TO DO: Print exactly those lines that run from the beginning of the data to the line bearing "This screenshot has height=2576, width=1167.", inclusive.

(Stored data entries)
....................
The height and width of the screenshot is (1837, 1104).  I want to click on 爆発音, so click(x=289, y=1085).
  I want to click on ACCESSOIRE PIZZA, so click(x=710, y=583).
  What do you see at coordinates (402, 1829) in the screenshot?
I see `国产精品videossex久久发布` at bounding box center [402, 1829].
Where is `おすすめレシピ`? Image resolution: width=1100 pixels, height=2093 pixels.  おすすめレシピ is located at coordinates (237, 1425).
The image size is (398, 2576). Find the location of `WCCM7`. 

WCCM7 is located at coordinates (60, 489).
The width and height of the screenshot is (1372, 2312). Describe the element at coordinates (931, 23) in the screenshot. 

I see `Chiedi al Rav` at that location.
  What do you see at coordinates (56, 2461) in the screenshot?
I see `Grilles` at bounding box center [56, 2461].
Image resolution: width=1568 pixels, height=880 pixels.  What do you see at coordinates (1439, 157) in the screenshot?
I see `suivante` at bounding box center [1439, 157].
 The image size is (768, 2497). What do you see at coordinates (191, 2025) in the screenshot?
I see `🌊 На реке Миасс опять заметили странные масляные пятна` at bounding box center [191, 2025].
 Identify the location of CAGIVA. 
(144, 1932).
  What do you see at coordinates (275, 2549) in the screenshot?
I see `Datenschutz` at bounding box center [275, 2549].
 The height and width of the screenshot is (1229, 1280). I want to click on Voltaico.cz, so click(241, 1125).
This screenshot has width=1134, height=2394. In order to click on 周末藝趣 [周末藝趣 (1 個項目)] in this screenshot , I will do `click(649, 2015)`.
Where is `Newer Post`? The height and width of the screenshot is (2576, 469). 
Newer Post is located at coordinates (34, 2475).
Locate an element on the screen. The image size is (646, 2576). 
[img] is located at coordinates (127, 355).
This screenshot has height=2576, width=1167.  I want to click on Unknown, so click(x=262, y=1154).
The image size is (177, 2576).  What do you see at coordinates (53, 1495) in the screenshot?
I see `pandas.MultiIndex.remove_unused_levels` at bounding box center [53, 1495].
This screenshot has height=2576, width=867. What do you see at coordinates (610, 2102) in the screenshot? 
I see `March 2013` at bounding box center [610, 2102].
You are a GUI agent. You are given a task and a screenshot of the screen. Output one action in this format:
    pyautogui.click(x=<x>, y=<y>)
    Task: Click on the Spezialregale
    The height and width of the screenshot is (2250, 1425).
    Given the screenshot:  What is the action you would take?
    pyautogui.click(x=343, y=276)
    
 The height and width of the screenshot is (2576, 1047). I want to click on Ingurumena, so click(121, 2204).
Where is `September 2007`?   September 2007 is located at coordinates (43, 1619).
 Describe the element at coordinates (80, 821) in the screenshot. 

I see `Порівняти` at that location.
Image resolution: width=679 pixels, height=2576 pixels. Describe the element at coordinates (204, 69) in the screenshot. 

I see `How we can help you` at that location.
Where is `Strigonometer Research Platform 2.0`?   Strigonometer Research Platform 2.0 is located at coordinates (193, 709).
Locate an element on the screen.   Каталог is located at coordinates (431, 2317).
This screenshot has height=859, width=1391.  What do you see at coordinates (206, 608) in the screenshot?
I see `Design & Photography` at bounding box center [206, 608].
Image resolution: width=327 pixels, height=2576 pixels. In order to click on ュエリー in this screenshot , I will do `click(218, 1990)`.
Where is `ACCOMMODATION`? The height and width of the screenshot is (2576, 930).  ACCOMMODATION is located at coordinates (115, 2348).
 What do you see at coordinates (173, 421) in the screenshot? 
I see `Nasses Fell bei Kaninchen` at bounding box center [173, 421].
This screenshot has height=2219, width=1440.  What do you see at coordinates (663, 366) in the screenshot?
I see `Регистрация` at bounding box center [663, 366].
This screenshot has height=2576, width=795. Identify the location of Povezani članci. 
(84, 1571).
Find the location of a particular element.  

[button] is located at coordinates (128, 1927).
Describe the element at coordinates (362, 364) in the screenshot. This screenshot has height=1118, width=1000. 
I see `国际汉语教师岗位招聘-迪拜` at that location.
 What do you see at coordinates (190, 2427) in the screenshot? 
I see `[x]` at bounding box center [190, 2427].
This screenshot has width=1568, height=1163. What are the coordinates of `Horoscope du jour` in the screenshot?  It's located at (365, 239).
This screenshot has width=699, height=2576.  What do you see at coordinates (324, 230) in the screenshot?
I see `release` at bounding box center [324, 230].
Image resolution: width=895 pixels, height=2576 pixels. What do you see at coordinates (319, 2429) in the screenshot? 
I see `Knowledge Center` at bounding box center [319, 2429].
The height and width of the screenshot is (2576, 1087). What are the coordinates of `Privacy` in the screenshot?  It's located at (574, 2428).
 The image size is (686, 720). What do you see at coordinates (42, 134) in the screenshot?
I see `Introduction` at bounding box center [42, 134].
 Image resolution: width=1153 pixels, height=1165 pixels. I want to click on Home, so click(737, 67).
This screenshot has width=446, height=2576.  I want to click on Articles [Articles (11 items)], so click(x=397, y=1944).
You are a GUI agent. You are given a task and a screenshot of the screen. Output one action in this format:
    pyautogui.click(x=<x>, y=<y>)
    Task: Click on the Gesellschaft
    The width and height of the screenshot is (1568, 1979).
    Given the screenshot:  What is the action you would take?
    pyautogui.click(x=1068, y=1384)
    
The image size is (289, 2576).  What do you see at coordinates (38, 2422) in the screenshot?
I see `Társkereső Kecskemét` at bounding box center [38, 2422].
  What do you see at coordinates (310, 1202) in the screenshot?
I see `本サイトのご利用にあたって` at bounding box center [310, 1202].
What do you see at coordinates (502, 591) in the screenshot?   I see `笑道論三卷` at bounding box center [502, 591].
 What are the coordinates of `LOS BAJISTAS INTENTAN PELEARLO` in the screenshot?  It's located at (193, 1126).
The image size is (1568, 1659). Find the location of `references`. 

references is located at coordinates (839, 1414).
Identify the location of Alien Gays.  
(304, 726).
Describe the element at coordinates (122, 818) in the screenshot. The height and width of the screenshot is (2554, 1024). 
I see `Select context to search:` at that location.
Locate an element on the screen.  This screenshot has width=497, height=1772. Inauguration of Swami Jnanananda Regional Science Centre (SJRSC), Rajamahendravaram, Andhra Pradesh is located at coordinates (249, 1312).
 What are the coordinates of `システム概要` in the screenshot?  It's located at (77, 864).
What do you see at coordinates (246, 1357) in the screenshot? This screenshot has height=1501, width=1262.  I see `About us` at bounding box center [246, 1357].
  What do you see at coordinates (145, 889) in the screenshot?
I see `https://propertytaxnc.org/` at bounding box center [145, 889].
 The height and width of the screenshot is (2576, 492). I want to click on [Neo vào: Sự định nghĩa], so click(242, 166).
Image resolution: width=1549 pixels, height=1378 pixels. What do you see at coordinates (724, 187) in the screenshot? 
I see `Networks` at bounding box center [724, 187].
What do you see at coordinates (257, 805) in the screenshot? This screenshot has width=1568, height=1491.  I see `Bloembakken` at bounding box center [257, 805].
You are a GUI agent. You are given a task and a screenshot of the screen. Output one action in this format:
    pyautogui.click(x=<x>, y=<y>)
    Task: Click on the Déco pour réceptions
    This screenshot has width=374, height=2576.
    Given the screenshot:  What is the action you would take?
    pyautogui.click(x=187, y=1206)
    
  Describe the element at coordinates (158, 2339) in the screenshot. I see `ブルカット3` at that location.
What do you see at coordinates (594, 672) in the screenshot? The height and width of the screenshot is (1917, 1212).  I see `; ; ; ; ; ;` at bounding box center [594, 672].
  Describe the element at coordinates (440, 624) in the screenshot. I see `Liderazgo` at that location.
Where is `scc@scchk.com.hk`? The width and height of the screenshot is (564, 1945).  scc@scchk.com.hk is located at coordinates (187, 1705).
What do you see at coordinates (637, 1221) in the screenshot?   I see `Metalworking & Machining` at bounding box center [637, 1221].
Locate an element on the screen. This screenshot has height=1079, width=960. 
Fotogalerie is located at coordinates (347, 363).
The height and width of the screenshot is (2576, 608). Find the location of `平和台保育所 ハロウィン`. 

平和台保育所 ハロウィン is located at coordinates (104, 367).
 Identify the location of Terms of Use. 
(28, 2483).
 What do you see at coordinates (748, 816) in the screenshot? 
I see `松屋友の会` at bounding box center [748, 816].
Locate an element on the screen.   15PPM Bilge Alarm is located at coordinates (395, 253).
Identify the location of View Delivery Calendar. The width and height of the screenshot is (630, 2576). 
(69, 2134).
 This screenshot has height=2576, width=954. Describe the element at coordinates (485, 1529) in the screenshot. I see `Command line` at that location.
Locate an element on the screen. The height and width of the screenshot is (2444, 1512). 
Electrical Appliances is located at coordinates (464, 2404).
....................
RESPONSE:
The height and width of the screenshot is (1837, 1104).  I want to click on 爆発音, so click(x=289, y=1085).
  I want to click on ACCESSOIRE PIZZA, so click(x=710, y=583).
  What do you see at coordinates (402, 1829) in the screenshot?
I see `国产精品videossex久久发布` at bounding box center [402, 1829].
Where is `おすすめレシピ`? Image resolution: width=1100 pixels, height=2093 pixels.  おすすめレシピ is located at coordinates (237, 1425).
The image size is (398, 2576). Find the location of `WCCM7`. 

WCCM7 is located at coordinates (60, 489).
The width and height of the screenshot is (1372, 2312). Describe the element at coordinates (931, 23) in the screenshot. 

I see `Chiedi al Rav` at that location.
  What do you see at coordinates (56, 2461) in the screenshot?
I see `Grilles` at bounding box center [56, 2461].
Image resolution: width=1568 pixels, height=880 pixels.  What do you see at coordinates (1439, 157) in the screenshot?
I see `suivante` at bounding box center [1439, 157].
 The image size is (768, 2497). What do you see at coordinates (191, 2025) in the screenshot?
I see `🌊 На реке Миасс опять заметили странные масляные пятна` at bounding box center [191, 2025].
 Identify the location of CAGIVA. 
(144, 1932).
  What do you see at coordinates (275, 2549) in the screenshot?
I see `Datenschutz` at bounding box center [275, 2549].
 The height and width of the screenshot is (1229, 1280). I want to click on Voltaico.cz, so click(241, 1125).
This screenshot has width=1134, height=2394. In order to click on 周末藝趣 [周末藝趣 (1 個項目)] in this screenshot , I will do `click(649, 2015)`.
Where is `Newer Post`? The height and width of the screenshot is (2576, 469). 
Newer Post is located at coordinates (34, 2475).
Locate an element on the screen. The image size is (646, 2576). 
[img] is located at coordinates (127, 355).
This screenshot has height=2576, width=1167.  I want to click on Unknown, so click(x=262, y=1154).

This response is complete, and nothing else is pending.